I bambini che si ritrovano al parco, nel cortile della scuola o a casa di qualcuno, si avvicinano timorosi l’uno all’altro e in men che non si dica si sono già accordati per giocare a nascondino, a prendere o a chissà quale altro gioco. Basta un semplice scambio di battute e un nome per riconoscerlo, rievocare in loro le regole e le esperienze già fatte.

Apparentemente sembra un’operazione estremamente semplice e naturale, ma soffermiamoci ad analizzare tutti gli aspetti e le risorse che devono essere investite per rendere fluente e disinvolto questo momento.

Ciascun bimbo, inizialmente, sarà combattuto tra l’idea di stare vicino all’adulto di riferimento e andare a divertirsi con i pari. Probabilmente gli tornerà in mente che tutte le altre volte che si è trovato davanti allo stesso bivio poi si è divertito, quindi sceglierà di andare a giocare e si avvicinerà per chiedere il permesso di unirsi al gruppetto. Supponiamo che lo accettino facilmente e lo coinvolgano a giocare a nascondino. Lui darà una rapida occhiata a chi è appoggiato all’albero per contare, di corsa sceglierà il suo nascondiglio e aspetterà il momento giusto per liberarsi.

Inizia così il loro momento di gioco

Ora proviamo a metterci nei panni di un bimbo sordo che, per quanto abbia le protesi o l’impianto cocleare che gli consentono un buon recupero uditivo, porta (spesso) con sé problematiche a livello comunicativo e linguistico che vengono enfatizzate in un contesto in cui le attività sono prevalentemente verbali.

Il primo momento, quello della scelta tra adulto protettivo e amici, potrebbe già essere un punto sensibile poiché spesso questi bambini fanno meno esperienze di socializzazione senza genitori o educatori, quindi potrebbe non avere il bagaglio di precedenti positivi che lo spinga serenamente ad andare verso i pari.

Supponiamo che il nostro bimbo abbia un carattere forte e si avvi comunque.

Una volta giunto davanti al gruppo li dovrà salutare e chiedere di poter giocare con loro. Il nostro bimbo sa di avere qualche difetto di pronuncia, quindi magari sarà in difficoltà, e gli altri forse saranno stupiti, incuriositi o intimoriti dalla situazione, ma i piccoli sono sensibili, lo coinvolgeranno nel gioco.

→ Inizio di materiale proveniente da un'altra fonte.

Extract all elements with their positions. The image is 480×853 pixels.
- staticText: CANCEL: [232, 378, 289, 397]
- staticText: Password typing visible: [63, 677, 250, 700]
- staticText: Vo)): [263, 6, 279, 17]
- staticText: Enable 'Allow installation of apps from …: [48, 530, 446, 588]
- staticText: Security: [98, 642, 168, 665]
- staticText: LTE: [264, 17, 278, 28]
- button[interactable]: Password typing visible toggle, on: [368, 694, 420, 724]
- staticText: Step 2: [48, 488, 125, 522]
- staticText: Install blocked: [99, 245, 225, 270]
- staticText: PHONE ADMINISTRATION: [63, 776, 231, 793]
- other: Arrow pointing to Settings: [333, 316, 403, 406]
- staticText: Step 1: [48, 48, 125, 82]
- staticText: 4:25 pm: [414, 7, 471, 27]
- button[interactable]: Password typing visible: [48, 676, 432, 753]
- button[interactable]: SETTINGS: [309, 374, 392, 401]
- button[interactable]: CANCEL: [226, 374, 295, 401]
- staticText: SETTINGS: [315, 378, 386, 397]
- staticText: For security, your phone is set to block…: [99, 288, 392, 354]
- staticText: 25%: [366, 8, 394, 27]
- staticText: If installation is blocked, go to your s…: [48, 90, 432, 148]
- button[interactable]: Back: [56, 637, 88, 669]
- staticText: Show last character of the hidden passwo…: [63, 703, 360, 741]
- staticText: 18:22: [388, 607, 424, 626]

Incamminandosi, gli urleranno che stanno giocando a nascondino e il bimbo vicino all’albero ha già iniziato a contare. Il nostro piccolo sordo, non è sicuro di aver capito bene, di solito chi lo conosce gli parla da vicino e nella sua direzione; forse ha giocato una volta a nascondino, ma è passato un po di tempo non ricorda bene le regole, si vergogna a chiedere di fermare il gioco per avere chiarimenti, teme che possano prenderlo in giro.

Sicuramente il nostro piccolino è un combattente e troverà la strategia per cavarsela o magari ci sarà un bimbo particolarmente sensibile che si avvicinerà a lui, ma una mamma come può aiutarlo a rendere più semplice questa fase di avvicinamento al gioco?

Innanzi tutto, dovremmo insegnare ai nostri bambini a giocare, dovremmo farlo noi con loro o creare delle situazioni protette in cui si possano mettere alla prova.

L’ideale sarebbe trovare attività, da tavolo piuttosto che non, che possano essere adatte al piccolo, insegnargli le regole, giocare con lui fino a farlo diventare sicuro di ciò che fa e spingerlo poi a proporre lui stesso l’attività al gruppo di amici. Partendo da una posizione di vantaggio si sentirà più sicuro, questo lo porterà a temere meno il confronto con gli altri e renderà più piacevole il gioco, che è tanto importante per i piccoli.